Márcio Alaor de Araújo, executivo do mercado financeiro, observa que muitos gestores confundem delegação com transferência total de responsabilidade, como se, ao delegar uma tarefa, o resultado final deixasse de ser problema seu. Essa confusão costuma gerar problemas sérios tanto para o líder quanto para quem recebe a tarefa delegada, comprometendo a qualidade das decisões que dependiam desse acompanhamento.
Delegar é transferir a execução de uma atividade para outra pessoa, sem abrir mão do acompanhamento nem da responsabilidade final pelo resultado. Essa distinção parece sutil, mas define o sucesso ou o fracasso de qualquer processo de delegação dentro de uma equipe, especialmente em decisões que carregam maior peso estratégico para a empresa.
Confira a seguir como líderes conseguem equilibrar delegação e responsabilidade final pelas decisões, sem cair nem no controle excessivo, nem na ausência completa de acompanhamento.
Por que delegar não significa se afastar do resultado?
Um erro recorrente entre líderes é tratar a delegação como um ponto final, como se, uma vez repassada a tarefa, o assunto estivesse encerrado. Na prática, delegar é o início de um processo que ainda exige supervisão proporcional à complexidade e ao impacto da decisão delegada.
Márcio Alaor de Araújo observa que essa supervisão não deve ser confundida com desconfiança na capacidade da equipe. Trata-se de reconhecer que, mesmo quando a execução é transferida, a responsabilidade perante a empresa, os clientes ou os investidores continua sendo do líder que autorizou aquela delegação em primeiro lugar.
O que definitivamente não deveria ser delegado?

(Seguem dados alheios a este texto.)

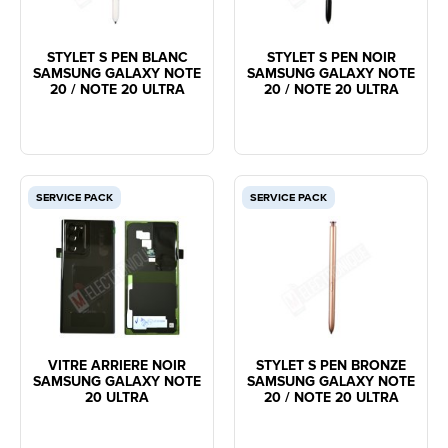
STYLET S PEN BLANC
STYLET S PEN NOIR
SAMSUNG GALAXY NOTE
SAMSUNG GALAXY NOTE
20 / NOTE 20 ULTRA
20 / NOTE 20 ULTRA
SERVICE PACK
SERVICE PACK
VITRE ARRIERE NOIR
STYLET S PEN BRONZE
SAMSUNG GALAXY NOTE
SAMSUNG GALAXY NOTE
20 ULTRA
20 / NOTE 20 ULTRA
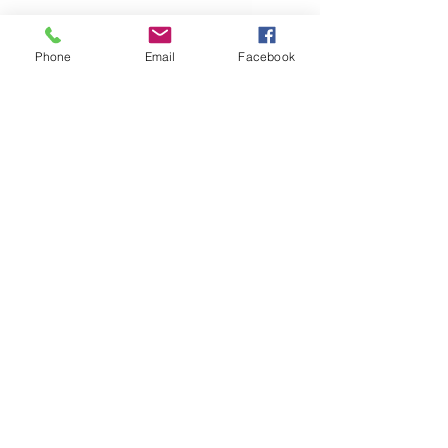
Phone
Email
Facebook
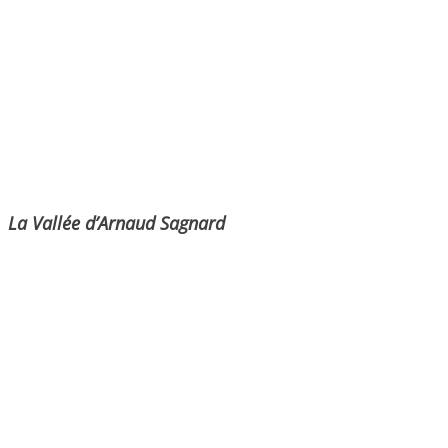
La Vallée d’Arnaud Sagnard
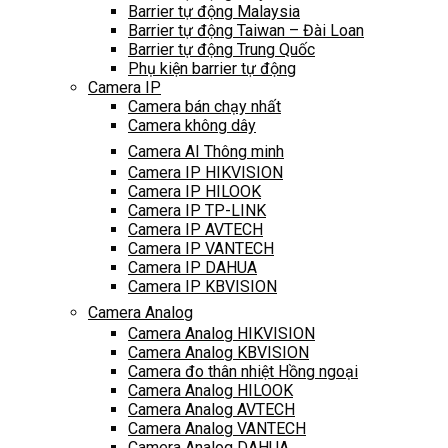
Barrier tự động Malaysia
Barrier tự động Taiwan – Đài Loan
Barrier tự động Trung Quốc
Phụ kiện barrier tự động
Camera IP
Camera bán chạy nhất
Camera không dây
Camera AI Thông minh
Camera IP HIKVISION
Camera IP HILOOK
Camera IP TP-LINK
Camera IP AVTECH
Camera IP VANTECH
Camera IP DAHUA
Camera IP KBVISION
Camera Analog
Camera Analog HIKVISION
Camera Analog KBVISION
Camera đo thân nhiệt Hồng ngoại
Camera Analog HILOOK
Camera Analog AVTECH
Camera Analog VANTECH
Camera Analog DAHUA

Nem toda decisão é candidata à delegação plena. Definição de metas estratégicas, posicionamento de mercado e direcionamentos que moldam o futuro da empresa são exemplos de decisões que, mesmo podendo contar com a participação da equipe na construção, exigem que a responsabilidade final permaneça explicitamente com a liderança.

Nesse contexto, Márcio Alaor de Araújo pondera que transferir decisões críticas sem essa estrutura clara de responsabilidade pode comprometer não apenas o resultado imediato, mas o posicionamento e a reputação da empresa como um todo. Saber o que não delegar é, muitas vezes, tão importante quanto saber o que efetivamente pode ser transferido para a equipe.
O risco de centralizar responsabilidades em excesso
O extremo oposto também traz problemas reais. Manter responsabilidades demais sob controle direto do líder cria dependência: a equipe passa a aguardar validações constantes, o ritmo da empresa passa a depender da disponibilidade de uma única pessoa, e o desenvolvimento de novas lideranças internas fica comprometido pela falta de espaço para assumir desafios mais complexos.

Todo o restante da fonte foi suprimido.